Мимо, в зависимости от нашей рыси или от нашего галопа проплывали или промелькивали, оставаясь за спиной, виды местного пейзажа, которые я не мог не воспринимать особенностями рельефа, где мне пришлось бы давать бой. Всякую отличительную особенность местности, всякую гору, всякое расположение на ней скал и камней, всякую трещину, всякий куст, всякие заросли, изгибы дороги или бежавший нам навстречу Чорох — все-все, ничуть не теряя настроения, я определял местом, где мне пришлось бы давать бой. Я норовил исчислить возможности этого места, норовил уследить, как же в этих условиях я бы должен был распорядиться.

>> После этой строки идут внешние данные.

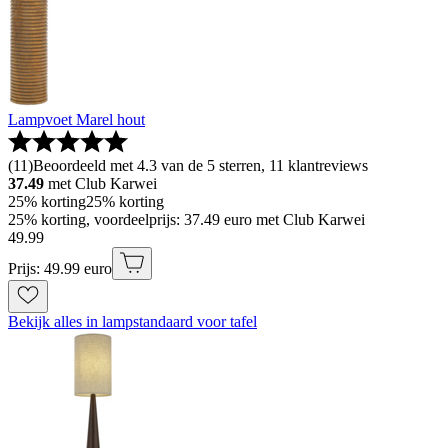
Lampvoet Marel hout
(
11
)
Beoordeeld met 4.3 van de 5 sterren, 11 klantreviews
37.49
met Club Karwei
25% korting
25% korting
25% korting, voordeelprijs: 37.49 euro met Club Karwei
49
.
99
Prijs: 49.99 euro
Bekijk alles in lampstandaard voor tafel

Такое восприятие, разумеется, было интересным, но было оно и утомительным. Еще были предместья Батума, а я уже решал эти задачи. Была первая встреча с Чорохом, клокочущим и мутным, этаким желто-мутным, одновременно похожим на реку в городишке Гори, поглотившую несчастного каменщика, и не похожим именно желтизной, — был еще Чорох, а я уже решал свои задачи. Равно же щупал глазами я селения или старые разбитые крепости. Равно же я искал возможность отбить нападение на наши казачьи посты, встречающиеся по дороге. Уже по их спокойному и оседлому виду можно было сказать, что они сами давно уже таковых задач не решают, что у них здесь, вблизи города, вблизи крепости, уже с месяц назад установилось спокойствие. Но все равно я цепко щупал позицию. Было в этом непрофессиональное, новичковское, этакое подпоручиковское. Но, наверно, как воин, я подпоручиком и оставался — ведь, по сути, на войне я был всего шесть дней, из которых пять командовал батареей в непрерывном прикрытии нашего отхода и один день командовал полусотней.

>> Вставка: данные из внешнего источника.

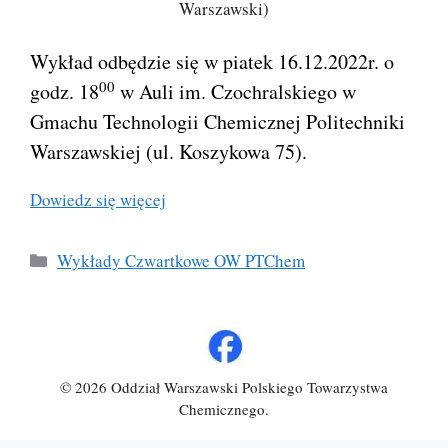
Warszawski)
Wykład odbędzie się w piatek 16.12.2022r. o
00
godz. 18
w Auli im. Czochralskiego w
Gmachu Technologii Chemicznej Politechniki
Warszawskiej (ul. Koszykowa 75).
Dowiedz się więcej
Kategorie
Wykłady Czwartkowe OW PTChem
© 2026 Oddział Warszawski Polskiego Towarzystwa
Chemicznego.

Когда я об этом подумал, я тотчас увидел, что за пять дней командования батареей я, постоянно сбивая противника с позиций и не давая ему открыть действительного огня не только по нашим частям, но и по моей батарее, — за эти пять дней я не потерял ни одного из более чем двухсот шестидесяти чинов батареи, а за день командования полусотней я положил всех. Это дало мне понять, сколько был прав полковник Алимпиев в своем настоянии для меня службы именно артиллерийской, именно той, какую я знал, потому что ей усердно учился. Я это понял, но все равно беспечно катил в общем нашем беспечном настроении.

Сразу верст через десять пути я предложил за один переход достичь Артвина, то есть покрыть более ста двадцати верст. Спутники мои смутились, но в виду моего чина молчали. Лишь сотник Томлин посмотрел на меня внимательно, как, вероятно, смотрел на Сашу, когда тот предлагал что-нибудь излишнее. А уж после его молчаливого попрека и старик Вахненко, и хорунжий Василий стали мне внушать о том, что служба никуда не убежит и не стоит понапрасну мучить коней.

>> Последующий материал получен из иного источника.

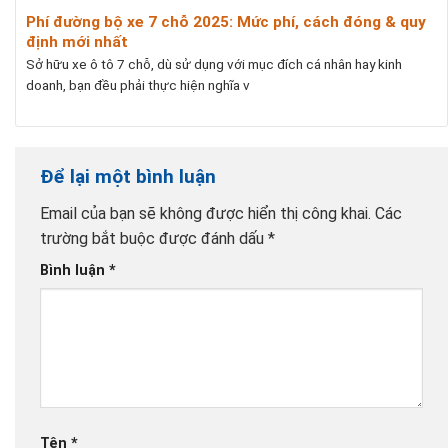
Phí đường bộ xe 7 chỗ 2025: Mức phí, cách đóng & quy
định mới nhất
Sở hữu xe ô tô 7 chỗ, dù sử dụng với mục đích cá nhân hay kinh
doanh, bạn đều phải thực hiện nghĩa v
Để lại một bình luận
Email của bạn sẽ không được hiển thị công khai.
Các
trường bắt buộc được đánh dấu
*
Bình luận
*
Tên
*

Весна правила здесь, в долине Чороха, всею полнотой власти. Как та неистовая хунзахская ханша, о которой я поминал чуть раньше, обнажившая свое лицо в решительную минуту боя и тем победившая самого Шамиля, весна не знала здесь никакого удержу. Долина таковою часто могла называться только условно, потому что вдруг да выбегал от гор кряж и прижимал дорогу к реке, и она разворачивалась лишь тогда, если он вдруг начинал уходить обратно к снеговым своим собратьям, особенно впечатляющим при взгляде на них с какой-нибудь высоты. Кряж к дороге непременно обрывался стеной, непременно обросшей цепким и непроницаемым ковром плюща или чего-то в этом роде. А те места, что оставались вдруг голыми от зелени, непременно были покрыты тонко сочащейся водой, местами собирающейся в струйки, но чаще струящейся во всю ширь камня. Вода стекала на дорогу, перебегала ее, порой делая непролазной, и неслышно сочилась к реке. Около такой стены было прохладно. По спине бежали мелкие иголки, и плечи сами собой передергивались. Но лишь мы выходили из-под стены, как навстречу ударял чистый и теплый ветерок, ударял теплым и сильным ароматом каких-то непременно цветущих деревьев — то ли акаций, то ли жасминов, рододендронов или еще каких-то растений, до названий которых, конечно, более охочи женщины. Долина была бело-розово-фиолетовой от цветения, и снег на хребтах нес ее отсвет, обращая тени свои в зеленоватый и желтоватый тон.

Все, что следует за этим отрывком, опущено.